WeddingRing.jpgWe are discussing marriage by examining the recent book of John Piper’s called This Momentary Marriage: A Parable of Permanence.

“Marriage,” Piper says, “is more wonderful than anyone on earth knows” (29). And he argues that we need God’s grace to know this and that as fallen humans we will not grasp this fully on earth. So much for the intr to chp 2, which is called “Naked and Not Ashamed.”

He summarizes his previous chp and brings in once again his contrast of love with covenant keeping. “If a spouse falls in love with another person, one profoundly legitimate response from the grieved spouse and from the church is ‘So what! Your being ‘in love’ with someone else is not decisive. Keeping your covenant is decisive” (31). (I don’t like playing off “love” with “covenant keeping” because the former and the latter are nearly synonymous in the Bible, but he gets better in this chp where he speaks of “covenant keeping love.” Here he might be distinguishing “romantic” from “covenant keeping” love.)

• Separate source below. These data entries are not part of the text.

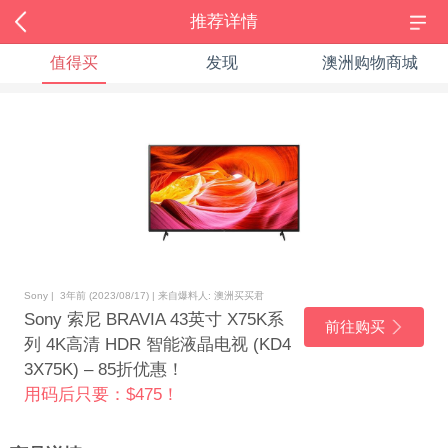
推荐详情
值得买
发现
澳洲购物商城
Sony | 3年前 (2023/08/17) | 来自爆料人: 澳洲买买君
Sony 索尼 BRAVIA 43英寸 X75K系
前往购买
列 4K高清 HDR 智能液晶电视 (KD4
3X75K) – 85折优惠！
用码后只要：$475！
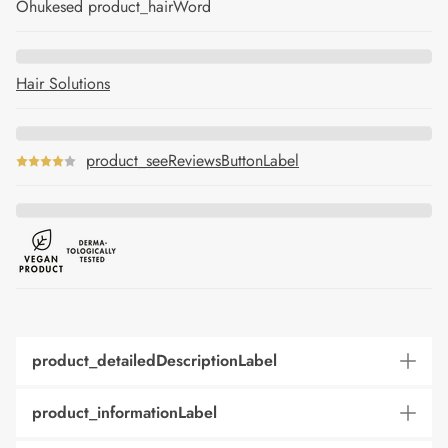
Õhukesed product_hairWord
Hair Solutions
product_seeReviewsButtonLabel
product_detailedDescriptionLabel
product_informationLabel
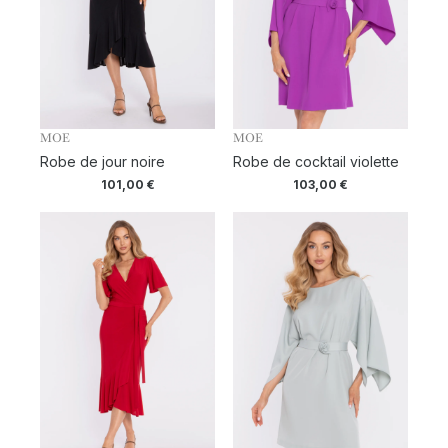
MOE
MOE
Robe de jour noire
Robe de cocktail violette
101,00
€
103,00
€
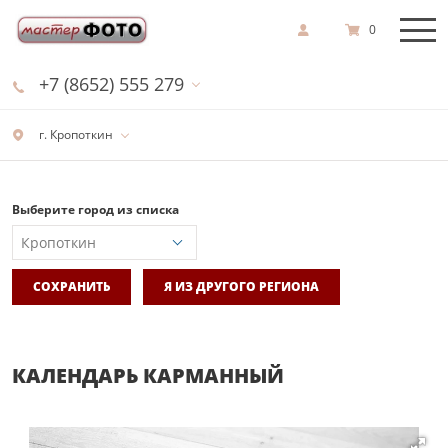
0
+7 (8652) 555 279
г. Кропоткин
Выберите город из списка
СОХРАНИТЬ
Я ИЗ ДРУГОГО РЕГИОНА
КАЛЕНДАРЬ КАРМАННЫЙ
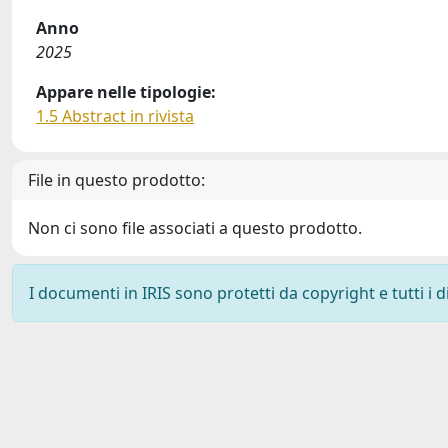
Anno
2025
Appare nelle tipologie:
1.5 Abstract in rivista
File in questo prodotto:
Non ci sono file associati a questo prodotto.
I documenti in IRIS sono protetti da copyright e tutti i di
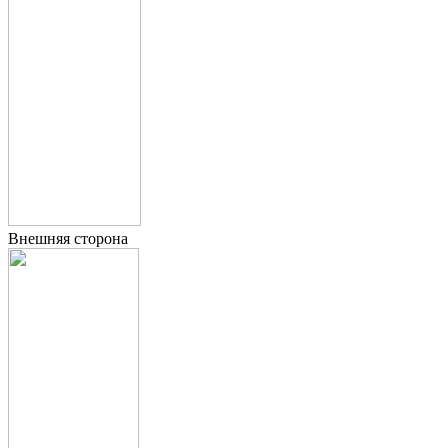
Внешняя сторона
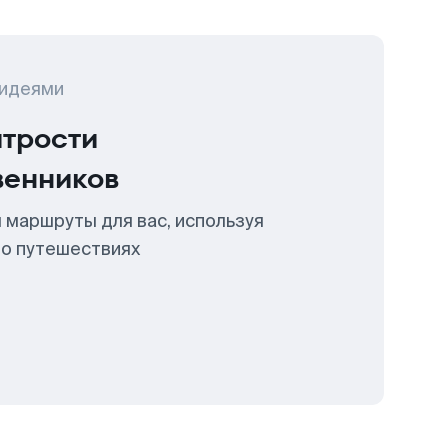
 идеями
итрости
венников
 маршруты для вас, используя
 о путешествиях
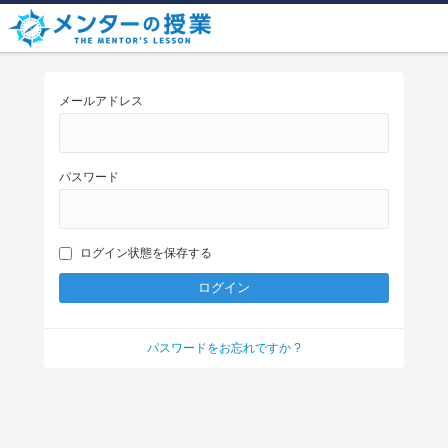
メールアドレス
パスワード
ログイン状態を保存する
パスワードをお忘れですか ?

Anyway, what about this nudity stuff in Genesis 3?



Piper is big on arguing that Adam and Eve were “not” not ashamed because they had perfect bodies. His argument is that perfection is not the foundation for lack of shame. Instead that lack of shame emerged from their covenant commitment. (Actually, I think he twists himself into unnecessary polarities here: their lack of shame was connected to their innocence, their genuine and uncontaminated love for God, self, and others, and to their clear covenant commitment to one another). I agree that covenant commitment is at the heart of their absence of shame.

When they sin and declare independence from God and one another, which is a retreat into the Ego Self (my expression), they experience shame. Why? Because their covenant-keeping love (this is better than his distinction of the two terms) collapsed (35). Their shame is connected to personal vulnerability and it springs from the realization that the other (Eve or Adam) is no longer trustworthy and because the “I” (Eve or Adam) is also no longer trustworthy. The distinction now grows between what “I am” and what “I ought to be.”

God clothes them. Why? To reveal that they are no longer what they were and not what they ought to be. And to reveal that God himself will provide and that there is a future glory that awaits them — and he ties this all to Christ’s redemptive work.